The Onobasulu situation and my work: Because of the challenges described above, I became a curriculum development facilitator for the Onobasulu elementary school teachers. Instead of everyone doing their own thing, we came together and created a unified curriculum for three years of Elementary. This curriculum included everything the government policy was asking for and more. It allowed the students to learn in Onobasulu but them slowly introduced English with lots of aids and materials to make it easier on the teacher as well. It was also created in such a way that it could hopefully be reproduced and tweaked to fit other language groups. They could gain the benefits of a unified curriculum with a bit less work. And although I did a lot of the computer, printing, organization and grunt work, the end result was something that had the Onobasulu, Papua New Guinean stamp. It was my co-workers and the Onobasulu Elementary school teachers who did the leg work. It was hard work but a huge step ahead for the Onobasulu community. A huge step ahead for all the Onobasulu kids!

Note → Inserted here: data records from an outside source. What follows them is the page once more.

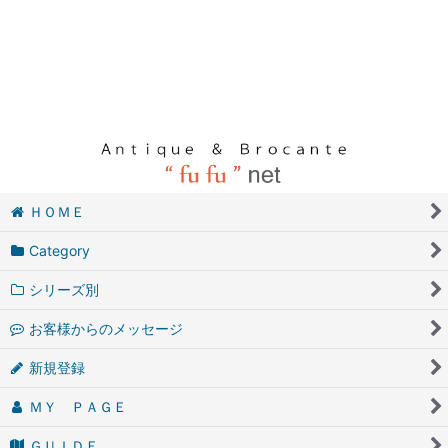
ＨＯＭＥ
Category
シリーズ別
お客様からのメッセージ
新規登録
ＭＹ ＰＡＧＥ
ＧＵＩＤＥ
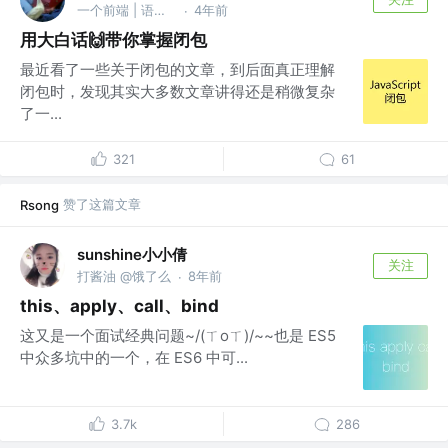
一个前端 | 语雀@Rockky
4年前
·
用大白话🙌带你掌握闭包
最近看了一些关于闭包的文章，到后面真正理解
闭包时，发现其实大多数文章讲得还是稍微复杂
了一...
321
61
赞了这篇文章
Rsong
sunshine小小倩
关注
打酱油 @饿了么
8年前
·
this、apply、call、bind
这又是一个面试经典问题~/(ㄒoㄒ)/~~也是 ES5
中众多坑中的一个，在 ES6 中可...
3.7k
286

The New Education Policy: Yesterday I received an email with the new Papua New Guinea education policy. You can click on the link to read it if you are interested but basically it says that as of this year, all Elementary education will be done in English and English will be taught as a subject. They are blaming vernacular for the poor standard of English in the country. And while there are clauses that give us hope, only allowing the use of vernacular in “exceptional cases” is a far cry from giving children and education in a language they understand. I admit producing English only materials, creating a unified curriculum and providing education in more urban areas are all simplified with the use of English. They also explicitly state that this is an English only policy and not to be confused with using Tok Pisin (an English based pigin which is widely spoken). This sounds good in theory but without teachers who really speak English well, pigin is inevitably going to be used.
My feelings on the subject: It’s a good thing I am writing this today and not yesterday. My first reaction was very angry because this was basically three years of my life and work that I was proud of that the government just told me was no longer valid. Then I was really sad for all my sweet Onobasulu kids who now have even less of a chance at succeeding in formal education because of this policy. And then I just kept running through my head all of the things wrong with the new policy. Like I said before, the vernacular education policy wasn’t perfect and there were huge hurdles to overcome. However, the science and research behind it was sound. Children who are educated in the language they know and understand best while learning another language as a subject, in the end end up with a better knowledge and grasp of both languages and they also retain more of the other subjects they learned because they could understand what the teacher was saying. And the teachers already have such poor level of English that they are also at a disadvantage. At this point I am just shaking my head.
Moving forward: SIL and Wycliffe are still committed to vernacular Education and hopefully the Onobasulu schools will be able to continue using the vernacular materiels. The idea is just to give the schools another name and keep teaching in vernacular until the policy changes again. There are enough people in PNG on the ground who realize the misguided nature of this new policy so hopefully it will swing back and change once again. But for me I will just sit back and watch from California and pray for the schools, the educators, the policy makers and the children. Please join me in praying for insight and change.